While the Interahamwe was led by prominent figures in the ruling party National Republican Movement for Democracy and Development (Mouvement républicain national pour la démocratie et le développement, MRND), the Impuzamugambi was controlled by the leadership of the Coalition for the Defense of the Republic (Coalition pour la Défense de la République, CDR) and recruited its members from the youth wing of the CDR. The CDR was a separate Hutu party which cooperated with the MRND, though it had a significantly more extreme ethnically Pro-Hutu and Anti-Tutsi agenda than the MRND. The smaller Impuzamugambi was less organized than the Interahamwe, but it was responsible for a large portion of genocidal deaths.

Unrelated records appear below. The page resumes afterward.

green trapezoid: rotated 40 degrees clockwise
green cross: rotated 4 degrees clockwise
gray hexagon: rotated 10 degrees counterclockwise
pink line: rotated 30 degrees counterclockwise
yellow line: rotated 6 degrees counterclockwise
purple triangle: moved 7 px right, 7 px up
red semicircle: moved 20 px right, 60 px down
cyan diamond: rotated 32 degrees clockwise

Like the Interahamwe, the Impuzamugambi was trained and equipped by the Rwandan Government Forces (RGF) and the Presidential Guard of Rwanda's president and MRND leader Juvénal Habyarimana. When the genocide started in April 1994, the Interahamwe and the Impuzamugambi acted in close collaboration and largely merged their structures and activities, though some distinction was still evident in differences in their clothing. Some génocidaires participated with both militias in the killings of Tutsis and moderate Hutu. After the main period of genocide, members of both militias as well as large parts of the Hutu population fled from Rwanda to the east of the Democratic Republic of Congo.

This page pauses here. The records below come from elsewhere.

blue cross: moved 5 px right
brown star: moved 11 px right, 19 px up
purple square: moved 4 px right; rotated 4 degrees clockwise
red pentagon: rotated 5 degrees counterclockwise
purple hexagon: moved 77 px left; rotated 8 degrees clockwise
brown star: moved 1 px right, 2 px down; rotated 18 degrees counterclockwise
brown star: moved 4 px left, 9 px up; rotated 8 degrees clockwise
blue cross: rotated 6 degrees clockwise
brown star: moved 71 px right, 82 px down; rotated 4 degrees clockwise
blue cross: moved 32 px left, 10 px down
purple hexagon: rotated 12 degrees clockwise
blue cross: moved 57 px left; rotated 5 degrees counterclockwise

Of the leadership of the CDR, Hassan Ngeze and Jean Bosco Barayagwiza were greatly responsible for commanding the Impuzamugambi. Both were found guilty in 2003 by the International Criminal Tribunal for Rwanda of planning and leading the genocide, incitement of genocide, and crimes against humanity. They were both sentenced to life imprisonment. The sentence against Barayagwiza was later reduced to 35 years due to a partial violation of due process. After deducting time already served, he would have stayed in prison for at least 27 years but later died.